When Jaycee Lee Dugard resurfaced in August, she denied being the 11-year-old girl kidnapped in 1991 and defended Phillip Garrido as a "great person."
She became defensive as officers questioned her, then asked for a lawyer. She tried to convince police she was fleeing an abusive husband in Minnesota.
And then the young woman who had tried to pass herself off as "Alyssa" told police the truth, ending the 18-year mystery of her disappearance.
The account of how police discovered on Aug. 26 that Dugard was alive is contained in a state inspector general's report released Wednesday.
Although the focus of the report is on how California parole agents supervising Garrido missed chances to discover Dugard, it contains details of the final days of her captivity.
Inspector General David Shaw's report said Dugard's discovery began when Garrido, a convicted sex offender, showed up on the UC Berkeley campus with two girls who called him "Daddy."
Wary campus officials called his parole agent, and the following night the agent and a partner went to Garrido's Antioch-area home.

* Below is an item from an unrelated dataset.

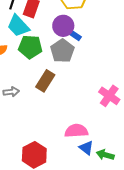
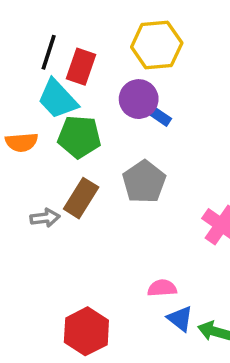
gray pentagon: (62, 51) -> (144, 182), moved
brown rectangle: (45, 81) -> (81, 198), moved
pink semicircle: (76, 131) -> (162, 288), size x0.7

They found his wife, Nancy, and his mother, but there was no sign of the two girls.
The agents took Garrido to their office for questioning, and along the way he told them the girls were daughters of a relative.
In Garrido's file was a notation that he should not be in the presence of minors, but that was a new restriction from July 2009, and the agents decided it didn't apply to Garrido because he had no prior convictions with minors.
They sent him home and told him to return the next day, the report found.
Garrido showed up with his wife and three younger women, and as the agent began questioning them, Nancy Garrido and "Alyssa" became "defensive and agitated."
"Alyssa said she was aware that Garrido
was a sex offender who was on parole for kidnapping and raping a woman," the report said. "She added that Garrido was a changed man and a great person who was good with her kids."
Garrido, who was being questioned separately, admitted he was the father of the two young girls and that he had kidnapped and raped "Alyssa," the report said.
Finally, "Alyssa" confirmed she was Jaycee Dugard.